Pull every line containing "слово" from the data.

====== THE DATA

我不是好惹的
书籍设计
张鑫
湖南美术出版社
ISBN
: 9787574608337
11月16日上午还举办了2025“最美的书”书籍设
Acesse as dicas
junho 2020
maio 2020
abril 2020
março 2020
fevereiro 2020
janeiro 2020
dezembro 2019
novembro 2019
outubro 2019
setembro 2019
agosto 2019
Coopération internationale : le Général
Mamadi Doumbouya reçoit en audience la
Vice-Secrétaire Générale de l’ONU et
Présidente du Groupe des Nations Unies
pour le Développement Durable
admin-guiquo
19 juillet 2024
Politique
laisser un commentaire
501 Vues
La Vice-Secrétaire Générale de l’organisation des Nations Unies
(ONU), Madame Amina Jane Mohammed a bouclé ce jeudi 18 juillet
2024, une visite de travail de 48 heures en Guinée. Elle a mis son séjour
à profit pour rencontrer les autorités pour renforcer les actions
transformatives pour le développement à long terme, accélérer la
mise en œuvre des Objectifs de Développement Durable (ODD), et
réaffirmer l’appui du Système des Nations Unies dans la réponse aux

============
====== THE DATA

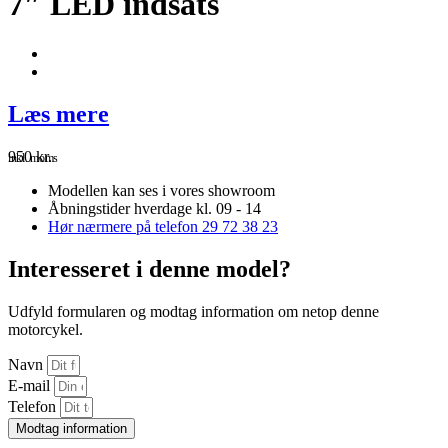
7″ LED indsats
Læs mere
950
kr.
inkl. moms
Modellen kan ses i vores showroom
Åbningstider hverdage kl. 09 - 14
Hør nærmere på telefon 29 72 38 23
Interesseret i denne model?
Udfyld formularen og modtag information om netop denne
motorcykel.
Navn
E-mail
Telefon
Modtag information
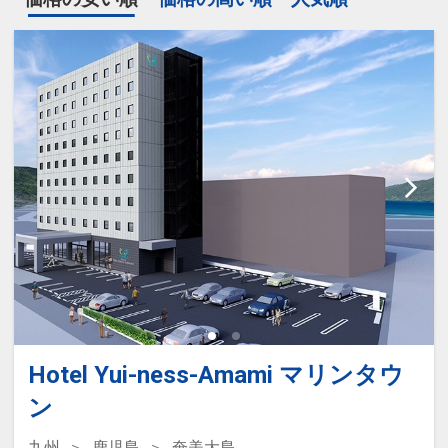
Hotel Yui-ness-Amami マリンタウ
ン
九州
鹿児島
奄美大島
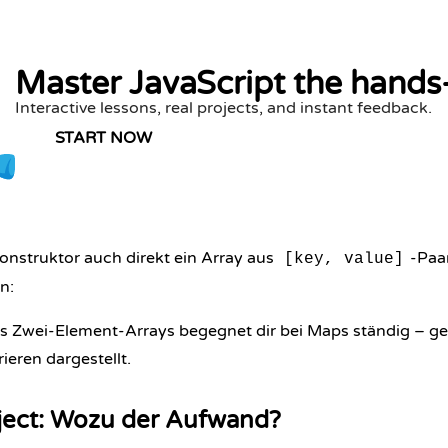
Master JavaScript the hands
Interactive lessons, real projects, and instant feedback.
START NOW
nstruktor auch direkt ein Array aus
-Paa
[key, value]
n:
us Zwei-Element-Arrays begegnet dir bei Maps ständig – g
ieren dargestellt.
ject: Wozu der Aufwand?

============
====== THE DATA

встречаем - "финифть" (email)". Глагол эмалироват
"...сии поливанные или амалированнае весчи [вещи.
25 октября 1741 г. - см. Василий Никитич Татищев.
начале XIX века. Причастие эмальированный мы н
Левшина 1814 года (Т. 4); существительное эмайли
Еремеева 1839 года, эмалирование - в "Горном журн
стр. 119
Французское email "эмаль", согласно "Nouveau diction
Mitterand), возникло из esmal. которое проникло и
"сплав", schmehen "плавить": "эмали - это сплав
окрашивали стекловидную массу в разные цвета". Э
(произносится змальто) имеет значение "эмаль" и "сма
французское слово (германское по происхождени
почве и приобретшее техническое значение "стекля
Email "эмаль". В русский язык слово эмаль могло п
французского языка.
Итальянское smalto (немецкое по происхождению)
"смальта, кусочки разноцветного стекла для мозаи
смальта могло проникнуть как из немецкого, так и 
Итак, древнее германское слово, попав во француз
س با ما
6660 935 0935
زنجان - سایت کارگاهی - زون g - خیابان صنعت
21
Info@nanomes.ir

============

EXPECTED OUTPUT
французское слово (германское по происхождени
Email "эмаль". В русский язык слово эмаль могло п
Итак, древнее германское слово, попав во француз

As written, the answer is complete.